Kempten | rot | An einem Frühlingstag veränderte sich Ralph Andersons Leben für immer. Für den Lehrer allerdings war es ein düsterer Tag: Durch einen schweren Autounfall wurde er vom gesunden zum schwerbehinderten Menschen. Seit drei Jahren dreht sich sein Alltag darum, neue Kraft in Kopf, Herz und Muskeln zu bekommen. Jetzt referierte Anderson über sein Schicksal vor Wirtschaftsschülern, die davon erfahren und spontan eine 'Gute-Tat-Aktion' gestartet hatten.
Auffallend leise geht es an diesem Morgen im Klassenraum der 9 a zu. Jemand hat 'Herzlich Willkommen', an die Tafel geschrieben, doch der Mann, dem dieser Gruß gilt, ist noch nicht eingetroffen.
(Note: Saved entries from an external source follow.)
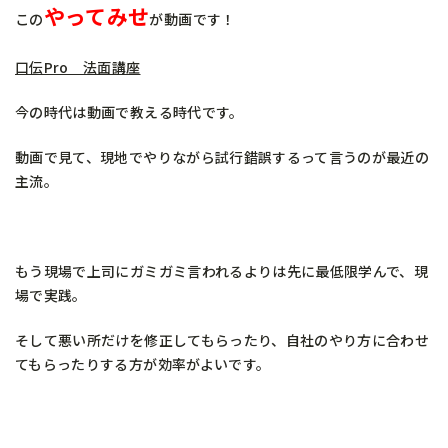
やってみせ
この
が動画です！
口伝Pro 法面講座
今の時代は動画で教える時代です。
動画で見て、現地でやりながら試行錯誤するって言うのが最近の
主流。
もう現場で上司にガミガミ言われるよりは先に最低限学んで、現
場で実践。
そして悪い所だけを修正してもらったり、自社のやり方に合わせ
てもらったりする方が効率がよいです。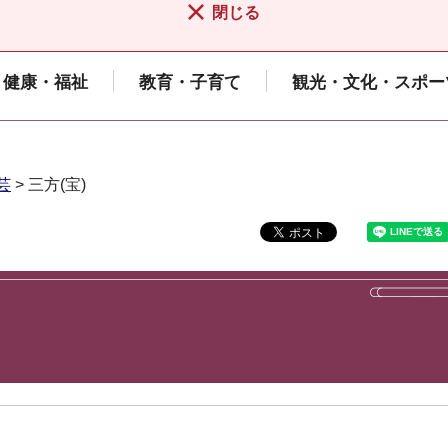
閉じる
健康・福祉
教育・子育て
観光・文化・スポー
芸
> 三方(宝)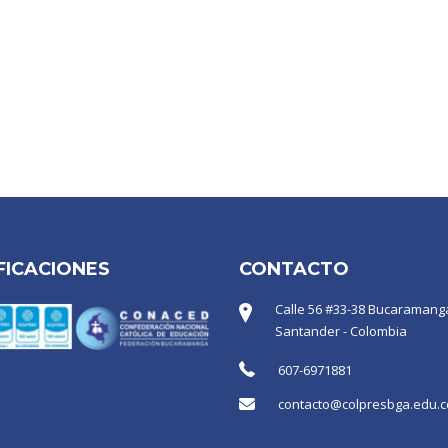
FICACIONES
CONTACTO
Calle 56 #33-38 Bucaramanga
Santander - Colombia
607-6971881
contacto@colpresbga.edu.c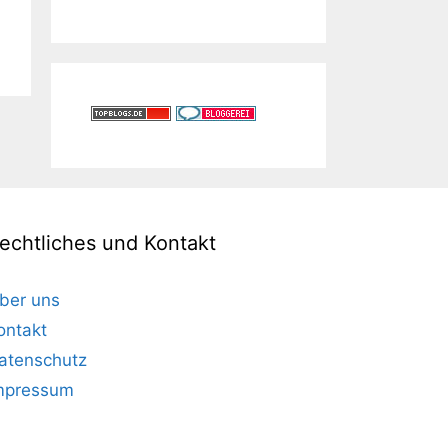
echtliches und Kontakt
ber uns
ontakt
atenschutz
mpressum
Um so mehr Zeit bleibt den Schülern, um mit Klassenleiter Roland Wolf und Rektor Werner Spießhofer darüber zu diskutieren, ob man den Gast wohl nach seinem Leben vor und nach dem Unfall fragen kann. Schnell wird klar: Keiner der Wirtschaftsschüler kann sich vorstellen, 'wie ein Mensch mit einem so harten Schicksalsschlag zurechtkommt', bringt es die 15-jährige Fabienne Schugg auf den Punkt.
Bis jetzt kennen die Schüler der 9 a Ralph Anderson nicht, der jahrelang an der Staatlichen Wirtschaftsschule als Deutsch- und Geschichtslehrer tätig war. Lediglich durch Erzählungen älterer Schüler erfuhren sie von seinem Schicksal und entschlossen sich im Dezember spontan, in Geschäften auf 'Sammel-Tour' zu gehen und 'Sponsor'-Plätzchen für das Lehrerkollegium zu backen. 250 Weihnachtspäckchen kamen zusammen und so 1260 Euro, die in dieser Schulstunde an Anderson übergeben werden sollten, als Beitrag für ein behindertengerechtes Tandem.
Mit Rennrad die Alpen überquert
Freilich, der hochgewachsene Mann, der jetzt im Rollstuhl herein kommt, weiß davon noch nichts. Sein Blick wandert über die Schülerschar, über die Wandtafel mit dem Willkommensgruß und plötzlich überzieht ein strahlendes Lächeln sein Gesicht. Er muss erst einmal tief durchatmen, bevor er mit klarer Stimme erzählen kann - von früher, als er mit dem Rennrad die Alpen überquert, mit Humor Geschichtszahlen rübergebracht und leidenschaftlich Gitarre gespielt hat.
Doch auch nach dem Unfall habe er 'Glückstage' erlebt. Die Tage, als er aus dem Koma erwachte, Monate später wieder sitzen konnte, zählt er dazu. Und jenen Tag, 'als ich zum ersten Mal mit Hilfe des Elektro-Rollstuhls eine Bordsteinkante überwinden konnte.' Doch weiß Ralph Anderson auch, dass er in der Therapieeinrichtung 'Villa Viva' noch viel für seine Selbstständigkeit lernen muss. 'Mit so viel Mut und Humor, wie dieser Mann ausstrahlt, schafft er das', ist Schüler Korbinian Holl sich sicher.